Q: Will the REU program be held in person or online for 2022?

A: We hope that the Haystack internship program will be held in person in summer 2022. However, this decision is affected by local and MIT safety and health regulations. We continue to monitor the situation closely. (In 2020 and 2021, our research internship program was successfully held completely remote.) More to follow as information becomes available.

Q: Do you send notification letters when my application is submitted?

A: We will notify everyone of their application status after the final deadline for submission (February 1) has passed. If you are missing a piece of your application, we’ll let you know then.

Q: I applied but did not hear from you on March 1. How will I find out about my application’s status?

A: The first round of acceptances is sent out every year on March 1; if any of these positions is not accepted, it will be offered to the next round of candidates on March 8, and so on until all of the positions are filled. This means there is a series of acceptance letters, starting on March 1 and possibly continuing into March. We do not inform applicants of their status until all the positions have been accepted; if you are offered another position in the meantime, we suggest that you accept it, as we have only a very limited number of internships available.

The Haystack REU program starts in early June and ends mid-August. The 2022 REU program at Haystack will run from June 5, 2022, through August 12, 2022.

A uniform start date is preferred in order to conduct orientation activities for the group. For students on an academic quarter system or those interested in extending their stay, such requests can be considered on a case-by-case basis.

The Haystack summer undergraduate internship includes participation in the following:

  • Science discussions: Haystack staff members lead discussions on numerous current research subjects, which include introductory information for all students, as well as a chance for active conversation with scientists, engineers, and other staff.
  • Tours: Students will attend tours of the various Observatory facilities to learn about the extensive state-of-the-art instrumentation at Haystack. 
  • Group meetings: In addition to the frequent meetings between the sponsoring staff member and the student, several meetings with all students are held to review project status and encourage interactions among the students.
  • Final reports and seminar: Students prepare brief final reports and create presentations on their projects to teach the Haystack community about their summer work.
  • Attendance at conferences: Depending on available funds and meeting schedules, there are opportunities for students to participate in national conferences.
  • Follow-up academic year program: Depending on available funds, interest, and project status, a student may continue the summer project during the following academic year.
  • Travel support: Limited travel support is available for those students whose homes and colleges are more than 100 miles away from Haystack.
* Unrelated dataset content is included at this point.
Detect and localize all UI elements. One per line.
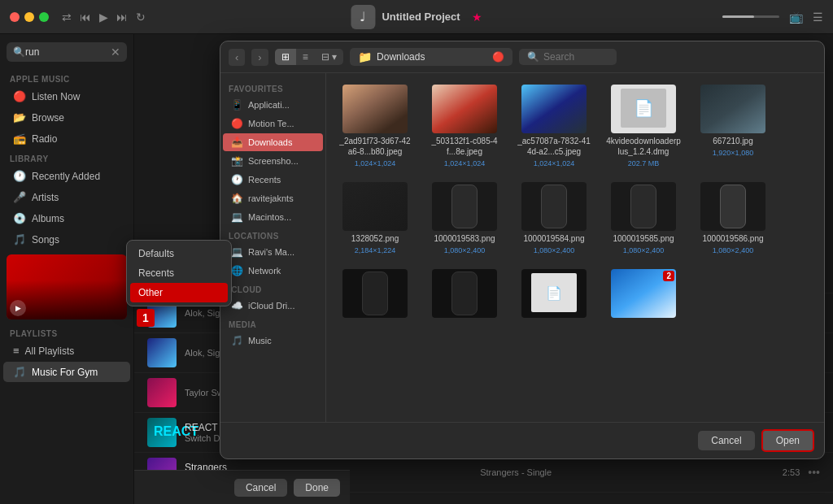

Students are assigned a mentor from the Haystack research staff for their summer work.

At the end of the summer, students present their research to a general audience at the Observatory. Their presentations are available in the REU presentation archives.

Compensation is provided as a weekly stipend of $600, paid biweekly.

The Observatory makes arrangements for student dormitory housing and pays the cost of housing for all students. Kitchen facilities are available in the dormitories. Daily transportation to and from Haystack is also provided.

(Students can arrange alternative housing on their own if they wish.) 

The Observatory provides free daily transportation for all students from REU housing to our offices.

Accepted students must have a current medical insurance plan in place which will cover their health needs during the period of the REU program. Evidence of such insurance must be submitted upon acceptance, before the start of the program.